Belum ada agaknya sosok sepertinya, yang ketibaannya di setiap daerah mendapat sambutan publik begitu semarak mengelu-elukan. Sambutan demikian sepertinya tak pernah diterima Presiden Joko Widodo (Jokowi), meski sembari lempar-lempar bingkisan dari mobil yang ditumpanginya. Kemeriahan sambutan yang tak pernah pula dialami presiden-presiden sebelumnya.

Sambutan pada Anies yang begitu meriah, itu tentu bukan tanpa sebab. Pastilah bukan sebab berebut sepotong kaos oblong, dan atau berharap pada selembar dua lembar rupiah warna biru dalam amplop, yang biasa dibagikan mereka yang bekerja sebagai koordinator penggalangan massa.

Mereka yang hadir menyambut Anies, itu seperti ingin memastikan diri tercatat bagian dari arus perubahan kepemimpinan nasional 2024, menuju Indonesia sejahtera. Maka melakukan perjalanan hingga beratus kilometer ke titik di mana Anies berkunjung, itu bukanlah halangan.

BACA JUGA: Tsunami Anies Baswedan, Rasanya Mustahil Bisa Dibendung

Anies jadi harapan pemimpin yang membawa perubahan. Pemimpin yang bekerja sepenuh hati, tanpa perlu obral janji apa yang mesti dilakukan. Anies setidaknya sudah membuktikan apa yang sudah dikerjakannya, saat menjabat sebagai Gubernur DKI Jakarta, dan itu terlihat nyata. Ada jejak karya yang ditinggalkan dan bisa dilihat.

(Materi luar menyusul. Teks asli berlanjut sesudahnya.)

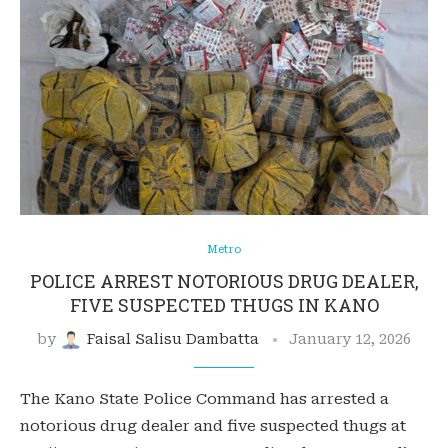
Metro
POLICE ARREST NOTORIOUS DRUG DEALER,
FIVE SUSPECTED THUGS IN KANO
by
Faisal Salisu Dambatta
January 12, 2026
The Kano State Police Command has arrested a
notorious drug dealer and five suspected thugs at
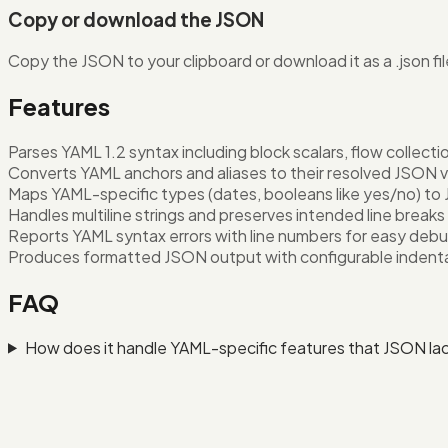
Copy or download the JSON
Copy the JSON to your clipboard or download it as a .json fil
Features
Parses YAML 1.2 syntax including block scalars, flow collec
Converts YAML anchors and aliases to their resolved JSON 
Maps YAML-specific types (dates, booleans like yes/no) to
Handles multiline strings and preserves intended line breaks
Reports YAML syntax errors with line numbers for easy deb
Produces formatted JSON output with configurable indent
FAQ
How does it handle YAML-specific features that JSON la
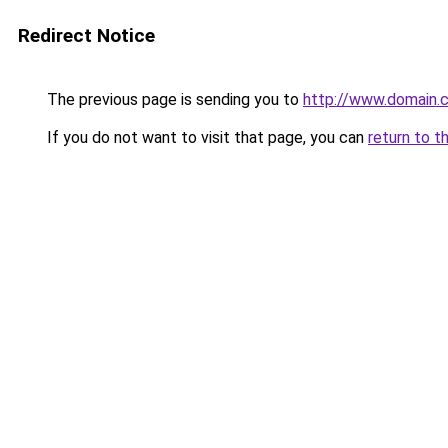
Redirect Notice
The previous page is sending you to
http://www.domain.
If you do not want to visit that page, you can
return to t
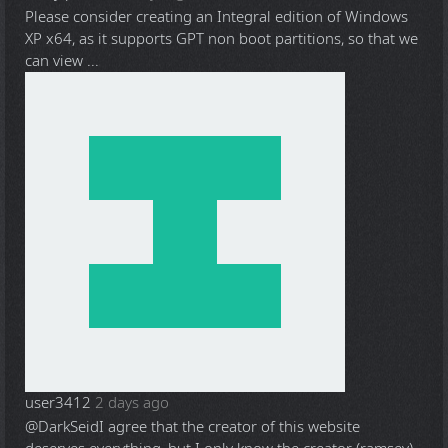
Please consider creating an Integral edition of Windows
XP x64, as it supports GPT non boot partitions, so that we
can view ...
user3412
2 days ago
@DarkSeid
I agree that the creator of this website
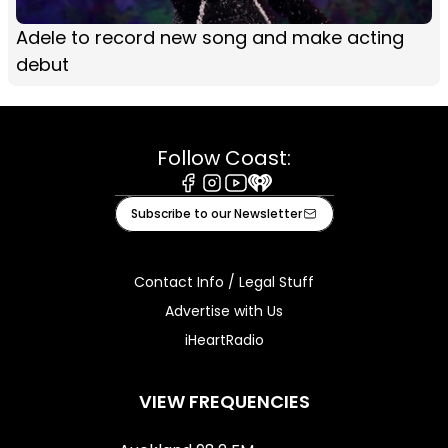
Adele to record new song and make acting
debut
Follow Coast:
Facebook
Instagram
Youtube
iHeart
Subscribe to our Newsletter
Contact Info / Legal Stuff
Advertise with Us
iHeartRadio
VIEW FREQUENCIES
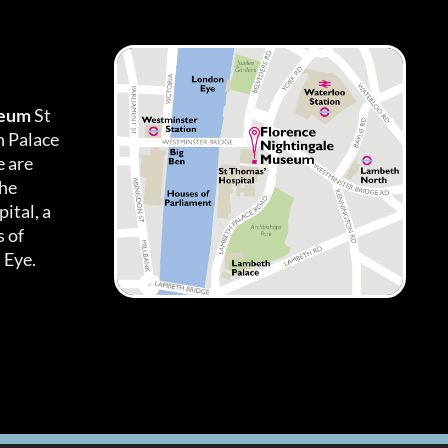
seum
St
h Palace
 are
the
ital, a
 of
 Eye.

Karya Anies selalu bertumpu pada azas keadilan sosial bagi semua warga. Pembangunan dihadirkan bukan untuk kelompok tertentu, atau yang cuma bisa dinikmati kelompok tertentu. Tapi pembangunan untuk kemaslahatan bersama.

Maka, harapan pada Anies bisa memimpin negeri ini bukanlah hal aneh. Rakyat melihat Anies tidak sekadar pada slogan yang dipilihnya saat menjadi Gubernur Jakarta, “maju kotanya, bahagia warganya”, tapi realita itu memang dihadirkan dan terasakan. Rakyat tak berharap lagi pada pemimpin yang muncul lewat pencitraan, yang seolah pro rakyat, tapi setelah terpilih bekerja untuk bohir yang mendanai keterpilihannya, yang memang dengan modal tidak sedikit.

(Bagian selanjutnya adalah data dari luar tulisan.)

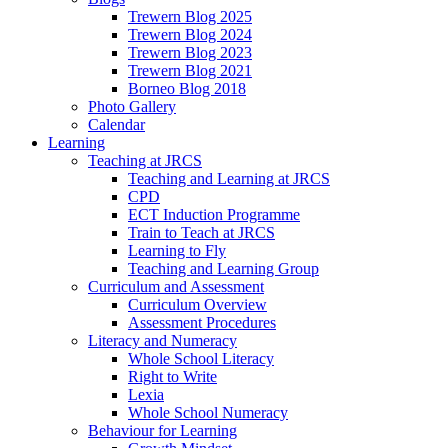
Trewern Blog 2025
Trewern Blog 2024
Trewern Blog 2023
Trewern Blog 2021
Borneo Blog 2018
Photo Gallery
Calendar
Learning
Teaching at JRCS
Teaching and Learning at JRCS
CPD
ECT Induction Programme
Train to Teach at JRCS
Learning to Fly
Teaching and Learning Group
Curriculum and Assessment
Curriculum Overview
Assessment Procedures
Literacy and Numeracy
Whole School Literacy
Right to Write
Lexia
Whole School Numeracy
Behaviour for Learning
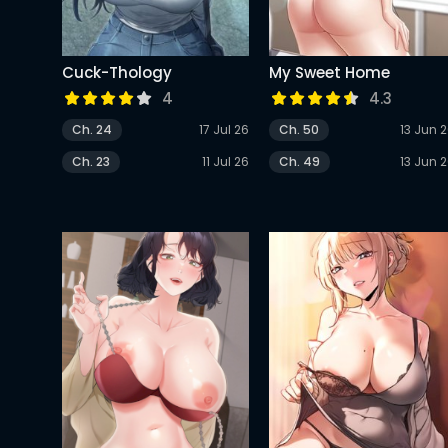
Cuck-Thology
My Sweet Home
4
4.3
Ch. 24
17 Jul 26
Ch. 50
13 Jun 
Ch. 23
11 Jul 26
Ch. 49
13 Jun 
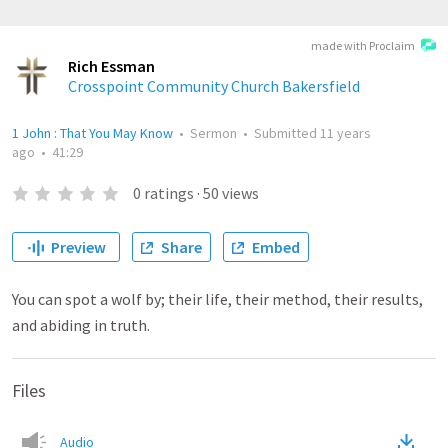
made with Proclaim
Rich Essman
Crosspoint Community Church Bakersfield
1 John : That You May Know
•
Sermon
•
Submitted
11 years
ago
•
41:29
0
ratings
·
50
views
Preview
Share
Embed
You can spot a wolf by; their life, their method, their results,
and abiding in truth.
Files
Audio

Anies lalu jadi representasi mimpi-mimpi itu, mimpi rakyat Indonesia yang ingin perubahan akan kehidupan yang lebih baik, hidup dalam harmoni aman dan nyaman. Menjunjung toleransi antaretnis yang beragam, dan sikap respek antarpemeluk agama. Kokohnya bangunan toleransi di ibu kota negeri, itu nyata. Selama 5 tahun memimpin Jakarta, nyaris tanpa sekalipun muncul gesekan berbau intoleran.

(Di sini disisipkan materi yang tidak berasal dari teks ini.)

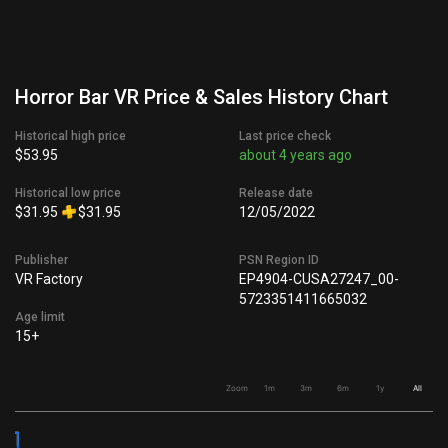
Horror Bar VR Price & Sales History Chart
Historical high price
Last price check
$53.95
about 4 years ago
Historical low price
Release date
$31.95
$31.95
12/05/2022
Publisher
PSN Region ID
VR Factory
EP4904-CUSA27247_00-
5723351411665032
Age limit
15+
Zoom
1m
3m
6m
1y
All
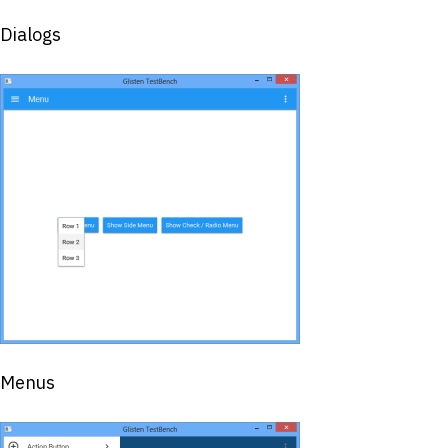
Dialogs
Menus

BACA JUGA: De-Aniesasi Itu Jahat

Sikap Anies lewat keteladanannya, itu mampu memperlakukan para pemeluk agama dengan selayaknya. Punya hak yang sama dalam menjalankan agamanya. Tidak ada yang dibedakan akan hak-haknya. Maka, tanpa diminta pun muncul pengakuan masing-masing tokoh agama, tentang apa yang telah dilakukan Anies, yang disebutnya mengayomi para pemeluk agama tanpa membedakan, yang itu belum pernah dilakukan gubernur-gubernur Jakarta sebelumnya.

Kerja-kerja Anies selama memimpin Jakarta, itu mustahil bisa dinafikan, atau coba dibuat seolah bukan hal istimewa. Muncul proyek de-Aniesasi. Karya yang dihasilkan Anies dan Pemprov DKI Jakarta coba dikecilkan atau bahkan dihapus. Satu persatu karya itu ingin dipereteli menjadi kecil dan jika mungkin dihilangkan.

Cara-cara jahat yang dipilih, itu seolah mampu menyudahi ingatan warga Jakarta akan karya Anies Baswedan. Langkah sia-sia, yang justru mengokohkan Anies tidak saja di hati warga Jakarta yang pernah merasakan sentuhan tangannya, tapi juga simpati rakyat seisi negeri. Mengganjal Anies dengan berbagai cara dilakukan, tapi tak satu pun berbuah hasil. Justru yang muncul sebaliknya, sikap simpatì.

Sepertinya tak habis-habis cara digunakan untuk menghentikan langkah Anies. Teranyar, tuduhan bahwa Anies curi start kampanye capres. Padahal Anies belum resmi sebagai capres devinitif. Hanya Partai NasDem yang mendeklarasikan sebagai capresnya. Suara NasDem belum memenuhi parliament threshold yang 20 persen. Jadi apa yang mesti diributkan dengan Anies mendatangi beberapa wilayah itu. Anies sudah jadi manusia bebas sejak purna tugas sebagai Gubernur DKI Jakarta, Anies seperti juga manusia Indonesia lainnya, bebas ke mana saja ia melangkah. Tapi laporan keberatan dari pihak tertentu dengan kunjungan Anies itu pun dibuat. Laporan pada Badan Pengawas Pemilu (Bawaslu). Dan, Bawaslu pun menolak laporan mengada-ada itu dengan menyatakan, Anies tidak melakukan pelanggaran.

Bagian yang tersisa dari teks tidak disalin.